Lecture analytique : Candide, Voltaire - CHAPITRE 19 : LE NÈGRE DE SURINAM

Candide est l’œuvre de Voltaire, philosophe français, la plus lue et commentée du siècle des Lumières à travers le monde. Candide est une œuvre vaste, qui couvre tous les sujets philosophiques du temps de Voltaire: la religion et le fanatisme, la liberté politique et la tyrannie, la connaissance et l’obscurantisme, le bonheur et la fatalité, la liberté et l’esclavage.

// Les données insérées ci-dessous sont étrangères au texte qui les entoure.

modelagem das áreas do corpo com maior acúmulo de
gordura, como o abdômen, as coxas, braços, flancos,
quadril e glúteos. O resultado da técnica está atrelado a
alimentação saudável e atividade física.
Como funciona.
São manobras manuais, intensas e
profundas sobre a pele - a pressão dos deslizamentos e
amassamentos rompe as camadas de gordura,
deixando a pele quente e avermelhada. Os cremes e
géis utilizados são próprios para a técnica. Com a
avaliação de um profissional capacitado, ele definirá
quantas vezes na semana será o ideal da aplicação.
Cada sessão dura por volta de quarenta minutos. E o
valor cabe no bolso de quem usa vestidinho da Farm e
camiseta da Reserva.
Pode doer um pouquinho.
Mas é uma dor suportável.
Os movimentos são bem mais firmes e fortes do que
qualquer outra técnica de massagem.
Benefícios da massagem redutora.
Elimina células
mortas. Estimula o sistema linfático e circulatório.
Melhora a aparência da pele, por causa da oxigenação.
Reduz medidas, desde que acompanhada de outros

Le chapitre 19 de Candide est resté comme un des textes majeurs de la lutte contre l’esclavage. Tout comme Montesquieu, qui publiait le célèbre “De l’esclavage des nègres”, Voltaire y dénonce le scandale des pseudo-justifications de la Traite des noirs. La force de Montesquieu était l’emploi de l’ironie, qui mettait en évidence le discours spécieux des esclavagistes. Voltaire profite de son jeune héros, Candide, pour le mettre en présence d’un esclave dont la description, simple et dénotée, suffit à illustrer l’horreur du traitement dont il est victime: “ils rencontrèrent un nègre étendu par terre, n’ayant plus que la moitié de son habit, c’est-à-dire d’un caleçon de toile bleue; il manquait à ce pauvre homme la jambe gauche et la main droite”.

Le lecteur est alors surpris du détachement résigné du personnage: “c’est l’usage!”. Nous apprenons en effet que les règles sont la justification de cet état: “On nous donne un caleçon de toile pour tout vêtement deux fois l’anée. Quand nous travaillons aux sucreries, et que la meule nous attrappe le doigt, on nous coupe la jambe: je me suis trouvé dans les deux cas.”

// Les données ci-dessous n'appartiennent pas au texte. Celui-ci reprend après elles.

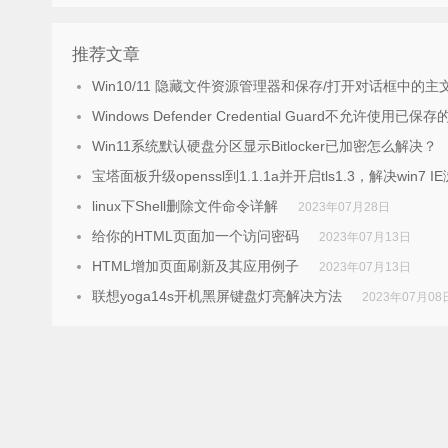
推荐文章
Win10/11 隐藏文件资源管理器和保存/打开对话框中的主
Windows Defender Credential Guard不允许使
Win11系统默认硬盘分区显示Bitlocker已加密怎么解决？
宝塔面板升级openssl到1.1.1a并开启tls1.3，解决win7 
linux下Shell删除文件命令详解
2023年07月28日
给你的HTML页面加一个访问密码
2023年07月13日
HTML增加页面刷新及其应用例子
2023年07月13日
联想yoga14s开机黑屏键盘灯亮解决方法
2023年07月08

Le " ils " désigne Candide et son valet Cacambo. On peut observer la rencontre de trois personnages, Candide et Cacambo en mouvement et le nègre qui est étendu par terre. Il y a donc opposition entre liberté de mouvement des uns et immobilité de l'autre. On peut constater aussi dans les paroles de l'esclave l’affirmation d'une attitude de soumission, de passivité "j'attends mon maître" et l’explication calme et détaillée de "l'usage". La constat n'est pas seulement de sa situation personnelle mais il établit l'histoire de tous les esclaves. 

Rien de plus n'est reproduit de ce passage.